__Material supplied__.
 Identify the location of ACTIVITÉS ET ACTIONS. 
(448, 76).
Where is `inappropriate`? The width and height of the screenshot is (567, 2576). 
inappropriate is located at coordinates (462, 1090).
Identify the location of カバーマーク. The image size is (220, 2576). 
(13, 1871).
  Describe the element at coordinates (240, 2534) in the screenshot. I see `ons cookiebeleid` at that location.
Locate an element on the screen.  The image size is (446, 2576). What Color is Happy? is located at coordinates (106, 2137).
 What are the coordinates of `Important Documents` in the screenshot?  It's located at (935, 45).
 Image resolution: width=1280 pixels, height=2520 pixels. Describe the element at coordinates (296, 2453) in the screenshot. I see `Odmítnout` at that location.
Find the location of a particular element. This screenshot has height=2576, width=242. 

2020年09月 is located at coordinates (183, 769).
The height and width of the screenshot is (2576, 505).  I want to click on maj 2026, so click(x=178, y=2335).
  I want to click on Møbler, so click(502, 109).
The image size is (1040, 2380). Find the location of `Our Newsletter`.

__Work to be completed__.
For this exercise, give the entries above again with no difference at all.

__Reply to the task__.
 Identify the location of ACTIVITÉS ET ACTIONS. 
(448, 76).
Where is `inappropriate`? The width and height of the screenshot is (567, 2576). 
inappropriate is located at coordinates (462, 1090).
Identify the location of カバーマーク. The image size is (220, 2576). 
(13, 1871).
  Describe the element at coordinates (240, 2534) in the screenshot. I see `ons cookiebeleid` at that location.
Locate an element on the screen.  The image size is (446, 2576). What Color is Happy? is located at coordinates (106, 2137).
 What are the coordinates of `Important Documents` in the screenshot?  It's located at (935, 45).
 Image resolution: width=1280 pixels, height=2520 pixels. Describe the element at coordinates (296, 2453) in the screenshot. I see `Odmítnout` at that location.
Find the location of a particular element. This screenshot has height=2576, width=242. 

2020年09月 is located at coordinates (183, 769).
The height and width of the screenshot is (2576, 505).  I want to click on maj 2026, so click(x=178, y=2335).
  I want to click on Møbler, so click(502, 109).
The image size is (1040, 2380). Find the location of `Our Newsletter`.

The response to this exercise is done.